TASK BRIEF
Restate word for word the entries below, starting at the line with "RELATED STORIES" and ending at the line with "New students/employees get". Keep both end lines and omit the pictures.

===== GIVEN DATA

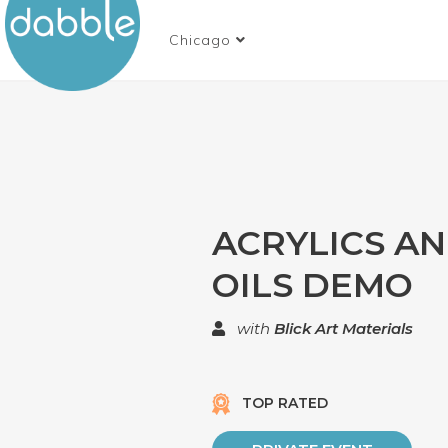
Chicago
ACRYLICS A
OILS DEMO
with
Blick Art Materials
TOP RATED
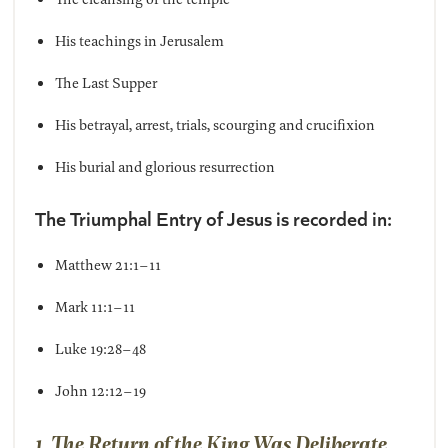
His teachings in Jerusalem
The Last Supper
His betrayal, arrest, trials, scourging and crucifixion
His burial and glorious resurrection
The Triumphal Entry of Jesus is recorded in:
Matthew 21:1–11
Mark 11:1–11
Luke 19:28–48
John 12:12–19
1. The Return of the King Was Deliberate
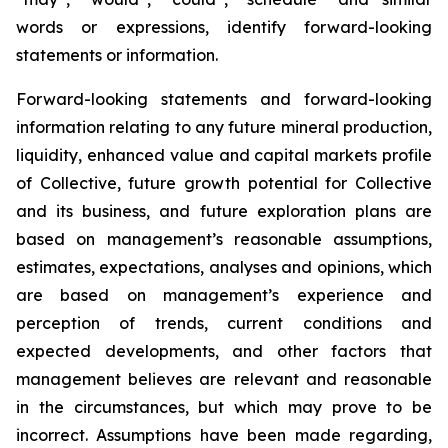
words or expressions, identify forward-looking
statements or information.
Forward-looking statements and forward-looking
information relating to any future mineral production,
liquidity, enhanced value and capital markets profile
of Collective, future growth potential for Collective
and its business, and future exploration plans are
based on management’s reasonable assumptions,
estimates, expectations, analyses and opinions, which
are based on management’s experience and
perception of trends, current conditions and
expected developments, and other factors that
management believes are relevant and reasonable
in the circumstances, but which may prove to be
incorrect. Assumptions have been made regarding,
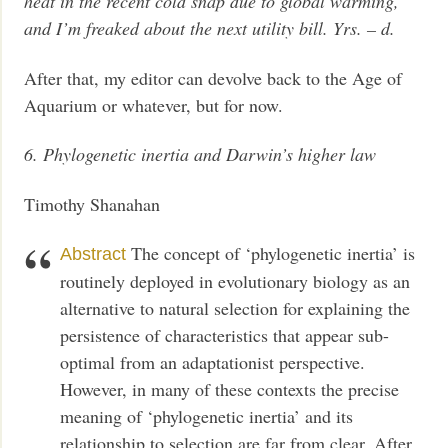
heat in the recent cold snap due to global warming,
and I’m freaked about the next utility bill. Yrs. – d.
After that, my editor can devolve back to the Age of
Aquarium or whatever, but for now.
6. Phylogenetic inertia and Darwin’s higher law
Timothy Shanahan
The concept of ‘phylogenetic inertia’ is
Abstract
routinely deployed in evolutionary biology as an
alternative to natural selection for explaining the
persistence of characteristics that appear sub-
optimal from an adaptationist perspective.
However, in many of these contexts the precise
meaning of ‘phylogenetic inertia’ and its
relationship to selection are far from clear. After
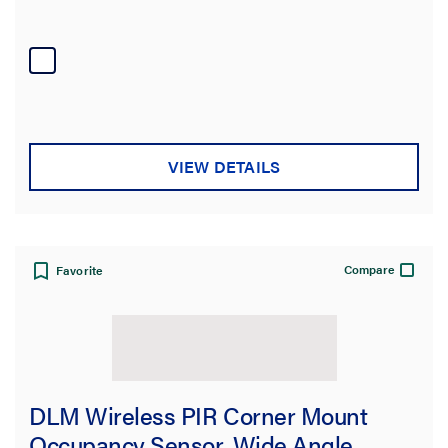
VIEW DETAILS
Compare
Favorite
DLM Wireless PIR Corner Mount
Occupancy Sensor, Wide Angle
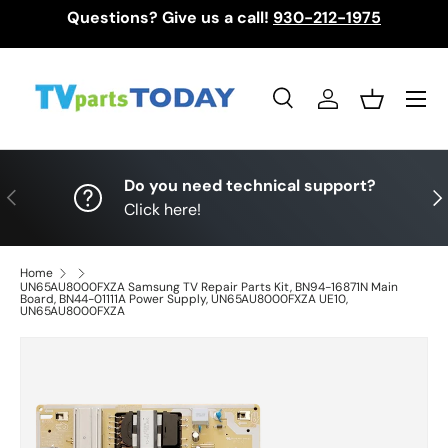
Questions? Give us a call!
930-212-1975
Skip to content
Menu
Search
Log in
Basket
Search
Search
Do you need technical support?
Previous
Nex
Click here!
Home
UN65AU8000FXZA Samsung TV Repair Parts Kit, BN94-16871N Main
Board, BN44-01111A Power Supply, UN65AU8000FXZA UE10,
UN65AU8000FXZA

==========
===== GIVEN DATA

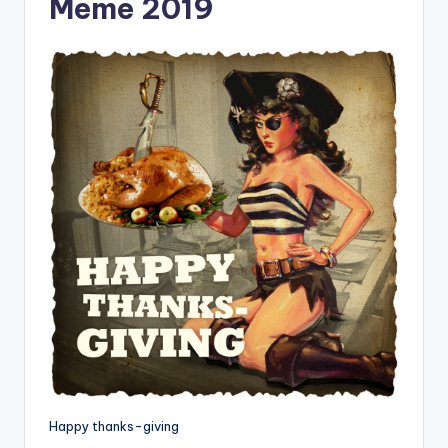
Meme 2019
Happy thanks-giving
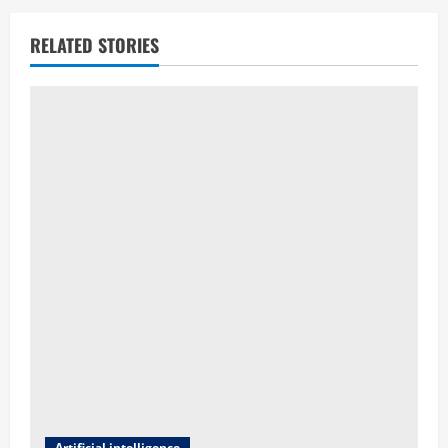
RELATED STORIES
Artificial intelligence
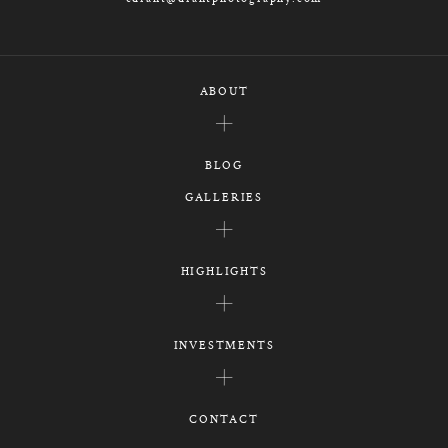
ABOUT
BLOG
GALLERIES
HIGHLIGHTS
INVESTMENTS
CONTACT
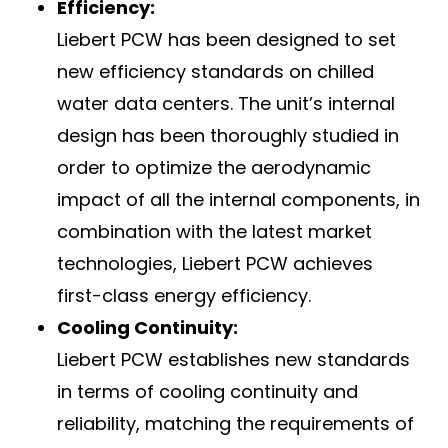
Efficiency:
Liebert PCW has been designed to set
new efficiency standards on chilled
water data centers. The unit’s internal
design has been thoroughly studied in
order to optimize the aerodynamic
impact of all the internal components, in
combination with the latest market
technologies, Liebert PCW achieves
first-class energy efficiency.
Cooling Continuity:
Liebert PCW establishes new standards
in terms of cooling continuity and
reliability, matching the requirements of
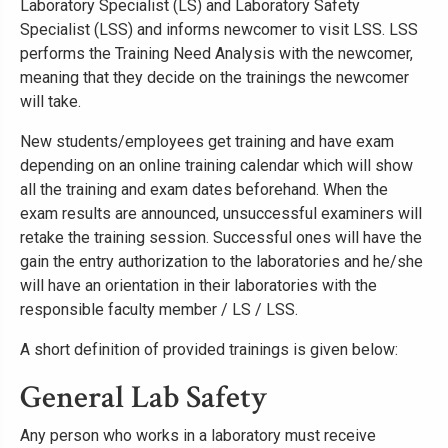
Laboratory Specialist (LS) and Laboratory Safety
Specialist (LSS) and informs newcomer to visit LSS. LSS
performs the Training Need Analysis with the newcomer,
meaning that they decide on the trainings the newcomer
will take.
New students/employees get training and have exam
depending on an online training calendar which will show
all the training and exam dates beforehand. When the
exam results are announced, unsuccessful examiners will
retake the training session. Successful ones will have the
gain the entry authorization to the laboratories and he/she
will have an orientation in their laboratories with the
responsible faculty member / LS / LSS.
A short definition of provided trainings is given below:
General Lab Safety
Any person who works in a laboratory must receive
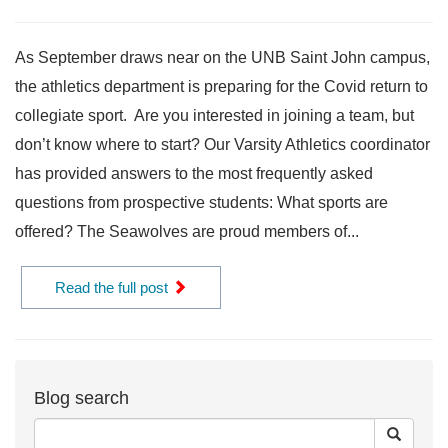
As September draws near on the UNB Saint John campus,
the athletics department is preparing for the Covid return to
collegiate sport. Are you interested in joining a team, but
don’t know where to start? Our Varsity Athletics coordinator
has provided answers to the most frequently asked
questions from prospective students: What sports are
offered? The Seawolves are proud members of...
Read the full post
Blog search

==========

ANSWER TO THIS TASK
RELATED STORIES
Artificial intelligence
ABOUT
BLOG
GALLERIES
HIGHLIGHTS
INVESTMENTS
CONTACT
Efficiency:
Liebert PCW has been designed to set
new efficiency standards on chilled
water data centers. The unit’s internal
design has been thoroughly studied in
order to optimize the aerodynamic
impact of all the internal components, in
combination with the latest market
technologies, Liebert PCW achieves
first-class energy efficiency.
Cooling Continuity:
Liebert PCW establishes new standards
in terms of cooling continuity and
reliability, matching the requirements of
Laboratory Specialist (LS) and Laboratory Safety
Specialist (LSS) and informs newcomer to visit LSS. LSS
performs the Training Need Analysis with the newcomer,
meaning that they decide on the trainings the newcomer
will take.
New students/employees get training and have exam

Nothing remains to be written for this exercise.